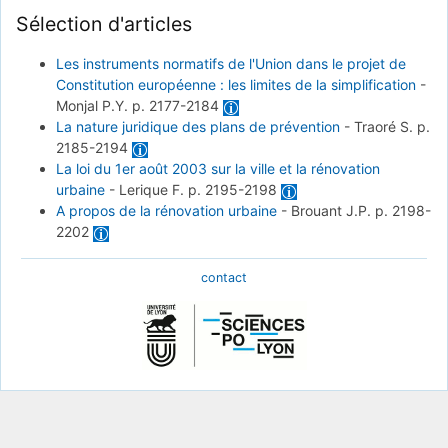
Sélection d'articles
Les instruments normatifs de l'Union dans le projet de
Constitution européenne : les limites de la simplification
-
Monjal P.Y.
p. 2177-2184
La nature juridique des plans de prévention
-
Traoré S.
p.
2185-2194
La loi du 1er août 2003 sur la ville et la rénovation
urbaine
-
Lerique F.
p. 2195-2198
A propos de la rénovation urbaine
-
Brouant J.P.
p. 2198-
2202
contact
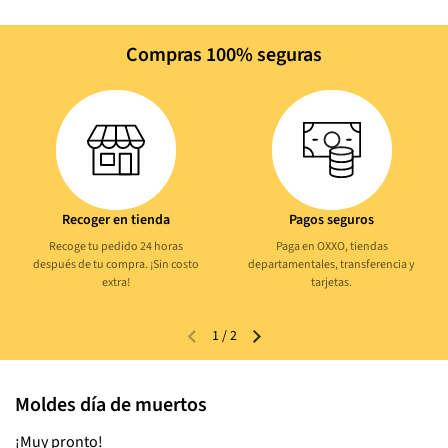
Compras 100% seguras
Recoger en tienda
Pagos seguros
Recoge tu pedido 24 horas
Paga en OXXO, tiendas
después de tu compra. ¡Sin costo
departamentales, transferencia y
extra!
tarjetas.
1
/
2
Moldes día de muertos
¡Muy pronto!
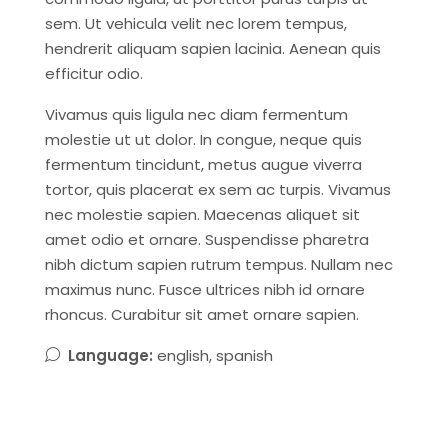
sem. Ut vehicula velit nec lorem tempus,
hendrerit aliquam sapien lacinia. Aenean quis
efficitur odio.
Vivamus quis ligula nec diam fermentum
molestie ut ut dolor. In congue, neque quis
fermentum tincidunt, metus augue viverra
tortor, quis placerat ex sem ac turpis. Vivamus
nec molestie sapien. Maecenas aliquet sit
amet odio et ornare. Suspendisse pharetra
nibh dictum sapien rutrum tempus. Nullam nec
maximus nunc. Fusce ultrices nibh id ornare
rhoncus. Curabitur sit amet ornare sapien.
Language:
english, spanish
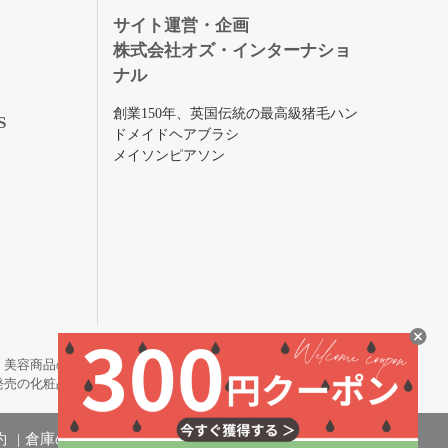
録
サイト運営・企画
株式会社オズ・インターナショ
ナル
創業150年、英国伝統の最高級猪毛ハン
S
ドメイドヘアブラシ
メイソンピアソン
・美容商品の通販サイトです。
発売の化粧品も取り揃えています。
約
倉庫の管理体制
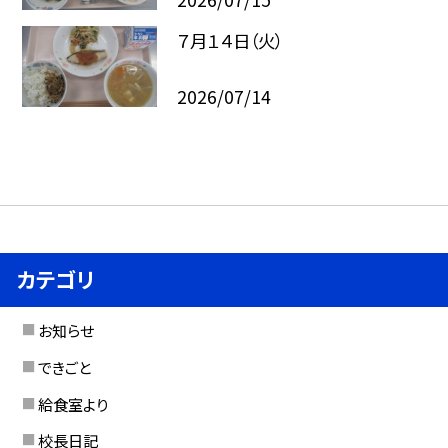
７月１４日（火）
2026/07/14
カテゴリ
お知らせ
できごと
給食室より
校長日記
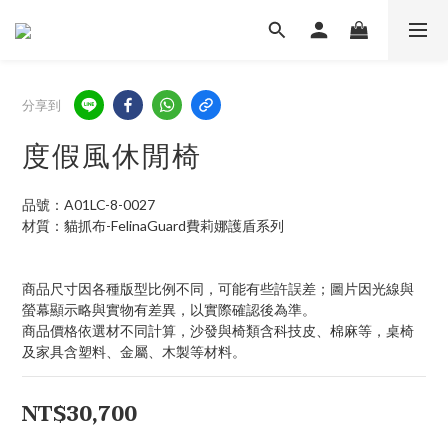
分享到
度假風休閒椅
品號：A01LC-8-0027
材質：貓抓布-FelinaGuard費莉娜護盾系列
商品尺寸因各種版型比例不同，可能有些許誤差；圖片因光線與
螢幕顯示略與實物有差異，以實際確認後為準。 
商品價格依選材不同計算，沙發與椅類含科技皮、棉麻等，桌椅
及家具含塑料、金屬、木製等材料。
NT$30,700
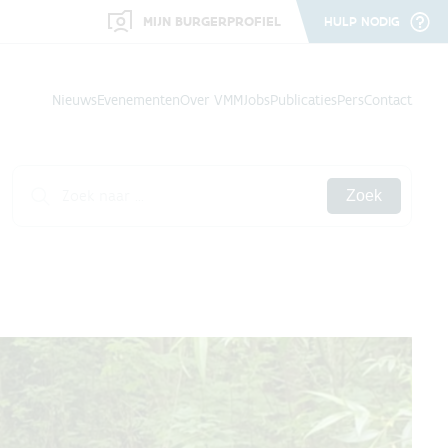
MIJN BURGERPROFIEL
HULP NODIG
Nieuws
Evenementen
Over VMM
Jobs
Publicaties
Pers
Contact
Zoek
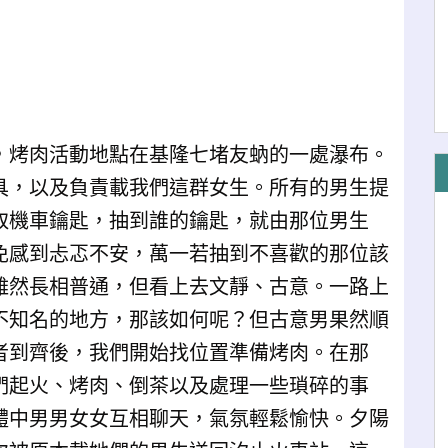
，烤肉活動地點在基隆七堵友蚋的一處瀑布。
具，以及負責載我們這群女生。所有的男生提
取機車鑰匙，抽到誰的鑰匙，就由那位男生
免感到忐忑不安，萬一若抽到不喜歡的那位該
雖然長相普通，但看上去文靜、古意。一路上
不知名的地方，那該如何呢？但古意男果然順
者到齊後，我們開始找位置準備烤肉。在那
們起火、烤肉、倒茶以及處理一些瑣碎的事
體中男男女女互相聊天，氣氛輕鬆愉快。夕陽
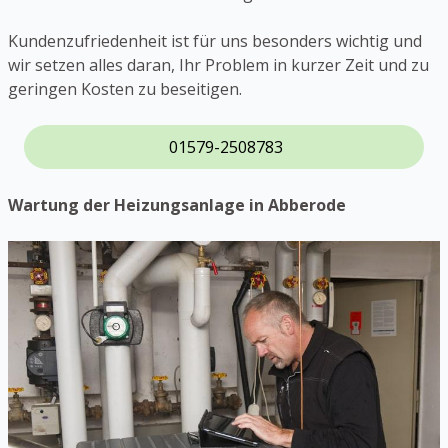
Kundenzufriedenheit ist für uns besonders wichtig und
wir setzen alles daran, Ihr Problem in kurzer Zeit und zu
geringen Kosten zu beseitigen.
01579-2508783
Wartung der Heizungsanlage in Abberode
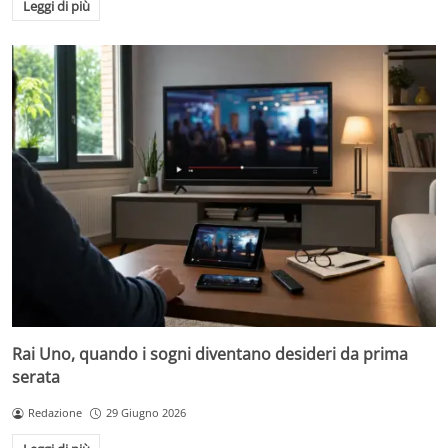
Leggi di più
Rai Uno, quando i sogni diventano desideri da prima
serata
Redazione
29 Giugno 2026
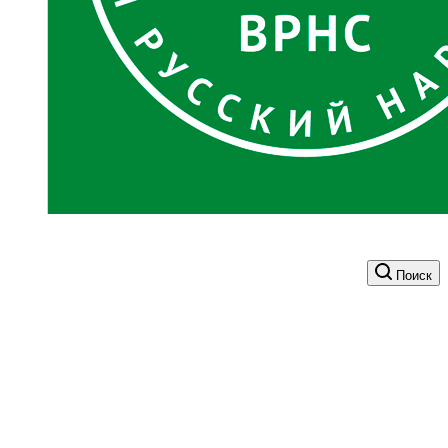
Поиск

----------

Each word of the data should be repeated exactly, and the pictures left out.

— OUTPUT FOR THIS TASK —
Sélection d'articles
Les instruments normatifs de l'Union dans le projet de
Constitution européenne : les limites de la simplification
-
Monjal P.Y.
p. 2177-2184
La nature juridique des plans de prévention
-
Traoré S.
p.
2185-2194
La loi du 1er août 2003 sur la ville et la rénovation
urbaine
-
Lerique F.
p. 2195-2198
A propos de la rénovation urbaine
-
Brouant J.P.
p. 2198-
2202
contact
Compras 100% seguras
Recoger en tienda
Pagos seguros
Recoge tu pedido 24 horas
Paga en OXXO, tiendas
después de tu compra. ¡Sin costo
departamentales, transferencia y
extra!
tarjetas.
1
/
2
Moldes día de muertos
¡Muy pronto!
sem. Ut vehicula velit nec lorem tempus,
hendrerit aliquam sapien lacinia. Aenean quis
efficitur odio.
Vivamus quis ligula nec diam fermentum
molestie ut ut dolor. In congue, neque quis
fermentum tincidunt, metus augue viverra
tortor, quis placerat ex sem ac turpis. Vivamus
nec molestie sapien. Maecenas aliquet sit
amet odio et ornare. Suspendisse pharetra
nibh dictum sapien rutrum tempus. Nullam nec
maximus nunc. Fusce ultrices nibh id ornare
rhoncus. Curabitur sit amet ornare sapien.
Language:
english, spanish
録
サイト運営・企画
株式会社オズ・インターナショ
ナル
創業150年、英国伝統の最高級猪毛ハン
S
ドメイドヘアブラシ
メイソンピアソン
・美容商品の通販サイトです。
発売の化粧品も取り揃えています。
約
倉庫の管理体制
７月１４日（火）
2026/07/14
カテゴリ
お知らせ
できごと
給食室より
校長日記
分享到
度假風休閒椅
品號：A01LC-8-0027
材質：貓抓布-FelinaGuard費莉娜護盾系列
商品尺寸因各種版型比例不同，可能有些許誤差；圖片因光線與
螢幕顯示略與實物有差異，以實際確認後為準。 
商品價格依選材不同計算，沙發與椅類含科技皮、棉麻等，桌椅
及家具含塑料、金屬、木製等材料。
NT$30,700
MIJN BURGERPROFIEL
HULP NODIG
Nieuws
Evenementen
Over VMM
Jobs
Publicaties
Pers
Contact
Zoek
，烤肉活動地點在基隆七堵友蚋的一處瀑布。
具，以及負責載我們這群女生。所有的男生提
取機車鑰匙，抽到誰的鑰匙，就由那位男生
免感到忐忑不安，萬一若抽到不喜歡的那位該
雖然長相普通，但看上去文靜、古意。一路上
不知名的地方，那該如何呢？但古意男果然順
者到齊後，我們開始找位置準備烤肉。在那
們起火、烤肉、倒茶以及處理一些瑣碎的事
體中男男女女互相聊天，氣氛輕鬆愉快。夕陽
Kundenzufriedenheit ist für uns besonders wichtig und
wir setzen alles daran, Ihr Problem in kurzer Zeit und zu
geringen Kosten zu beseitigen.
01579-2508783
Wartung der Heizungsanlage in Abberode
Leggi di più
Rai Uno, quando i sogni diventano desideri da prima
serata
Redazione
29 Giugno 2026
Поиск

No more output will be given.